For the milk & bread method, soak a small chunk of bread in milk until it is somewhat soggy. Place it over the splinter and leave it on until it is dried—covering it with a bandage if you need to. Once it is dried, peel it off and ideally the splinter comes along with it.
The Less Tasty, But No Less Creative Approach: Tape & Elmer’s Glue
Small splinters that are still protruding from the skin can occasionally be removed with tape or glue that has dried. In a sense, this works the same way as the milk & bread method—the splinter gets pulled up as you peel off the tape or dried glue—but seems more likely to work, if you ask me.
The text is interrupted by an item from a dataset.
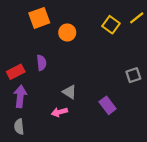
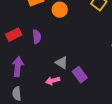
red rectangle: (16, 72) -> (14, 35), moved
purple rectangle: (108, 105) -> (80, 75), moved

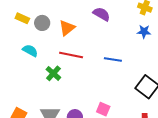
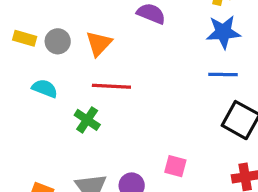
blue star: (144, 32) -> (223, 32), size x1.5
blue line: (113, 59) -> (223, 75), moved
For tape, apply a very sticky piece of tape (duct tape, electrical tape, and packing tape work best) to the area of skin with the splinter, then lift the tape. Ideally, the splinter comes along with it.
For Elmer’s glue (dads: don’t use super glue!), apply a drop or two of glue to the area with the splinter. Wait until it dries, then peel off the glue.
Just as the tweezer method works best if you can pull the splinter out through the break in the skin that it entered, you’ll have more success with these approaches if you start peeling the tape or dried glue from the base of the splinter, across toward the entry point—ideally getting the splinter to slide back out the hole it created.
The Choice Is Yours
Which approach you use is ultimately up to you and your child. Personally, I strongly prefer the tweezer approach. It’s precise, it works, and you’ll get better at it the more you do it.
However, if you’re uncomfortable trying it, or if your child won’t let you come within 15 feet of him with sharp tweezers, then give on of the less conventional methods a try. It certainly couldn’t hurt, and might even be fun—and will hopefully get you both back to enjoying your perfect summer day in the backyard!